Baba Ganoush
It has been way too long since my last post. I’ve been busy designing a data model and writing a formal functional workflow document for this past week. It is about as exciting as watching paint dry. With the world turning brown with our warm winter, the world outside inspires towards indoor activities; and leaving not much inspiration for blog posts.
In addition, I am reaching the end of the contents of my refrigerator. In the bottom, I found two fantastic Chinese eggplant that I had picked up when I made Pho a few weeks ago. I had more ambitious goals for these, such as putting them in a Thai soup of some sort, but determined that if they did not get consumed quickly they would start to go bad. The beginnings of fungus had already starting forming on the top. It was time to cook, or toss.
So I thought what better quick use for eggplant, as the star of a dish than Baba Ganoush! A Mediterranean classic, I just happened to already have the ingredients on hand and ready to go.
Those ingredients include pretty much 5 things. Eggplant, garlic, oil, tahini, and lemon (and salt). Pretty frickin simple.

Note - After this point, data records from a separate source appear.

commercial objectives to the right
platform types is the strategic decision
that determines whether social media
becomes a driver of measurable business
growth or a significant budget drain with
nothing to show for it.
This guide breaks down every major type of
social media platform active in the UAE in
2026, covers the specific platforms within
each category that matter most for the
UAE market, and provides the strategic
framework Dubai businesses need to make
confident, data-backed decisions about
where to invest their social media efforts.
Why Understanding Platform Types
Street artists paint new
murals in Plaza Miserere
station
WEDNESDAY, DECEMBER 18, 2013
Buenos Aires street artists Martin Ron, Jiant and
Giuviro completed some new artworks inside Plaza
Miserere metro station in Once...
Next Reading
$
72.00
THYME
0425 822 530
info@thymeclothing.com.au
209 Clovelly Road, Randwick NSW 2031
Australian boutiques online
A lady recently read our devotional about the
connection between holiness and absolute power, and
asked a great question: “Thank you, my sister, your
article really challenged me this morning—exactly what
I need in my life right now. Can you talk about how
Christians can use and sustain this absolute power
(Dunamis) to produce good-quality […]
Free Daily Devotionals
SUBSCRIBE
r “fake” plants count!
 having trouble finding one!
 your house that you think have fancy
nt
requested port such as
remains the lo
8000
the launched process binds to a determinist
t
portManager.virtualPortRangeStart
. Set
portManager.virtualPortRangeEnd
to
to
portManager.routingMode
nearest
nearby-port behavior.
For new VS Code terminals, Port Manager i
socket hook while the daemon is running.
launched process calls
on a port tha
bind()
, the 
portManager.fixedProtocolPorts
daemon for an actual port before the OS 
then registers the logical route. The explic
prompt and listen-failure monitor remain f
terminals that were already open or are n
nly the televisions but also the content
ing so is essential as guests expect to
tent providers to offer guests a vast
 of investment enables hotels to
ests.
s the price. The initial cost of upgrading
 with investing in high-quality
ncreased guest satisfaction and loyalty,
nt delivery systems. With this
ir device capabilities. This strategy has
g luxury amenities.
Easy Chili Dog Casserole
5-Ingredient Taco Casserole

The first step is that you have to get everything cooked really well. I put the oiled-and-salted eggplant in the oven (with the garlic) for about an hour-and-a-half at 325 degrees. I didn’t want them to dry out, but eggplant has to cook all the way through. If not cooked long enough it leaves the meat too firm and the skin tough. Cooked too high and it turns crispy.

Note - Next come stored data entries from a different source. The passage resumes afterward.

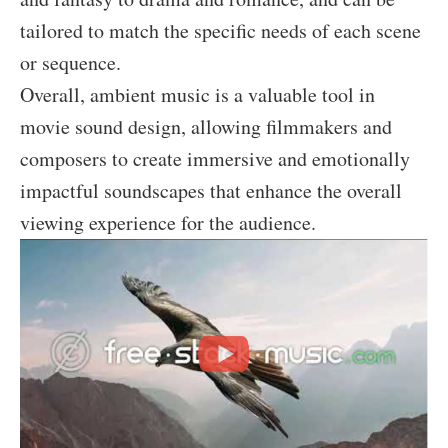
tailored to match the specific needs of each scene
or sequence.
Overall, ambient music is a valuable tool in
movie sound design, allowing filmmakers and
composers to create immersive and emotionally
impactful soundscapes that enhance the overall
viewing experience for the audience.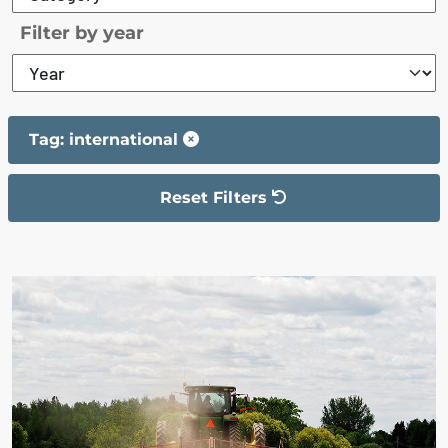
Filter by year
Tag: international
Reset Filters
The filter has been reset
The search results are displayed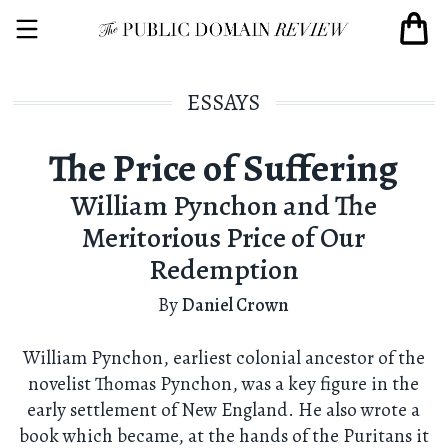
ESSAYS
The Price of Suffering
William Pynchon and The
Meritorious Price of Our
Redemption
By
Daniel Crown
William Pynchon, earliest colonial ancestor of the
novelist Thomas Pynchon, was a key figure in the
early settlement of New England. He also wrote a
book which became, at the hands of the Puritans it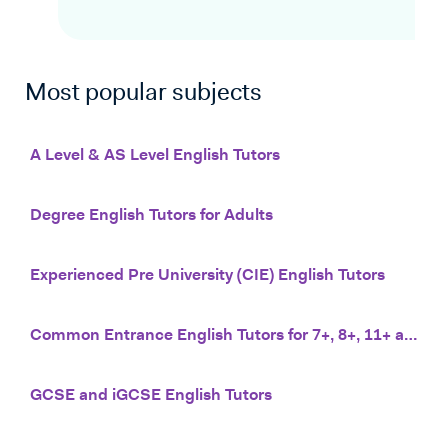
Most popular subjects
A Level & AS Level English Tutors
Degree English Tutors for Adults
Experienced Pre University (CIE) English Tutors
Common Entrance English Tutors for 7+, 8+, 11+ and 13+
GCSE and iGCSE English Tutors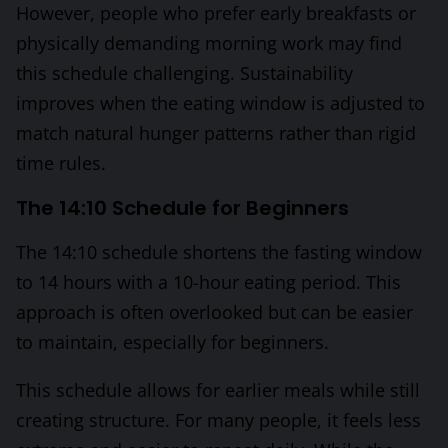
However, people who prefer early breakfasts or
physically demanding morning work may find
this schedule challenging. Sustainability
improves when the eating window is adjusted to
match natural hunger patterns rather than rigid
time rules.
The 14:10 Schedule for Beginners
The 14:10 schedule shortens the fasting window
to 14 hours with a 10-hour eating period. This
approach is often overlooked but can be easier
to maintain, especially for beginners.
This schedule allows for earlier meals while still
creating structure. For many people, it feels less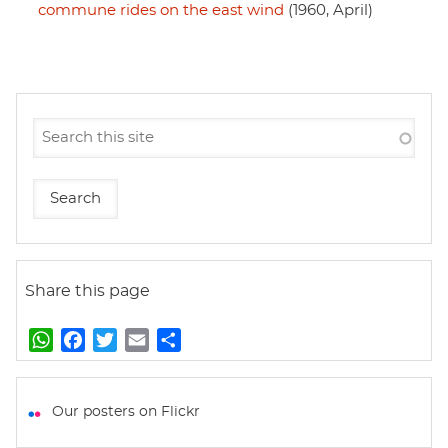
commune rides on the east wind
(1960, April)
Share this page
W
F
T
E
S
h
a
w
m
h
a
c
i
a
a
t
e
t
i
r
Our posters on Flickr
s
b
t
l
e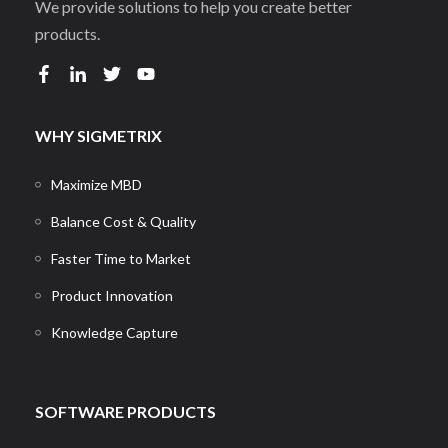
We provide solutions to help you create better
products.
WHY SIGMETRIX
Maximize MBD
Balance Cost & Quality
Faster Time to Market
Product Innovation
Knowledge Capture
SOFTWARE PRODUCTS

Roasted garlic in the skin ends up being a mess. I need a better technique I think.
After a long time in the oven, hit it with the hand mixer. It really renders down, so you probably want to use more than two.
You don’t want to add the oil too early, as the goal isn’t emulsification. Once it is mixed, add in a spoonful of tahini, a few splashes of lemon, and enough oil to cover the top. Finish with a quick stir with a spoon.
It’s not the most appealing looking dish in the world, but for taste the end product was fantastic. Two skinny eggplants ended up being just enough to make a great lunch for one.
I’m really glad those didn’t go to waste. There is little I hate more than wasting food.